Depois da rocambolesca história do abandono da gravidez de Sandro (Humberto Carrão) e a posterior entrega do bebê para Kátia (Vera Holtz), a advogada se vê agora em outra situação bem difícil de engolir: de mulher bem-sucedida, Vitória se tornou se uma dona de casa cheia de dívidas e que passa por um calvário para conseguir fechar as contas no fim do mês.
Sempre apresentada como uma mulher inteligente e com uma carreira consolidada, Vitória viu o mundo desmoronar desde que Álvaro (Irandhir Santos) se mostrou o grande vilão da novela. A ficha ética da advogada caiu e ela decidiu não mais prestar serviços a ele. Por isso, teve de vender o apartamento gigantesco em que morava para pagar uma multa milionária ao empresário, matricular o filho em uma escola pública e ver os clientes minguarem por influência do dono da PWA.
Mesmo na pior, ela usou sua inteligência para capitanear uma ação coletiva dos moradores da fictícia Guaporim contra a empresa para a qual um dia advogou. Vitória teve seus dias de Erin Brockovich, ativista ambiental norte-americana e inspiração do filme que rendeu um Oscar de melhor atriz a Julia Roberts em 2001.
Justamente por esse histórico, é difícil de engolir o atual momento da advogada. Até quando fez um bazar para se livrar de roupas antigas e arrumar um dinheiro extra, sua história estava crível. Foi ali que, mais uma vez, ela se mostrou sagaz e conseguiu ajudar Lídia (Mallu Galli) a se livrar das chantagens de Tales (Alejandro Claveux), reunindo, ainda, outras vítimas das garras do personal trainer.

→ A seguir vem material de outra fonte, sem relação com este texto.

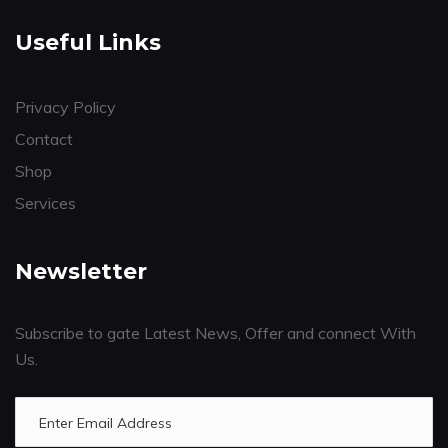
Useful Links
Privacy Policy
Contact
Shop
Services
Newsletter
Subscribe to gate Latest News, Offer and connect With
Us.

O problema é que, para acentuar o drama da pindaíba, Manuela Dias pesou a mão e transformou sua heroína sem um pingo de sutileza qualquer. Se a autora tivesse mantido a história de Vitória inspirada na personagem de Julia Roberts, o caminho percorrido pela advogada teria sido mais aceitável, apesar de pouco original.
Mas não. Para manter a casa, a personagem recorreu a um empréstimo bancário que foi negado e então passou a costurar para fora. Mesmo namorando um milionário, preferiu pedir dinheiro emprestado à agora agiota e criminosa Penha (Clarissa Pinheiro), depois de ver um anúncio em um poste, em uma atitude intempestiva e pouco sábia para uma mulher como ela.
O arco dramático de Vitória, do sucesso à queda para que no fim ela possa se reinventar, é um clássico das novelas: humaniza a personagem e cria aproximação com o público. O desempenho de Taís Araujo ajuda na construção do carisma de Vitória, mas a incoerência da trajetória percorrida pela advogada salta aos olhos.
A personagem não pode ser burra a ponto de cair em armadilhas tão fáceis, e só o orgulho que diz sentir por se sustentar desde os 18 anos não é uma justificativa plausível para que saia metendo os pés pelas mãos.
Amor de Mãe, talvez para se tornar mais popular e aumentar os índices de audiência, deixou a protagonista na corda bamba da coerência. Ainda dá tempo de se reequilibrar, mas esse tropeço já atrapalhou a travessia.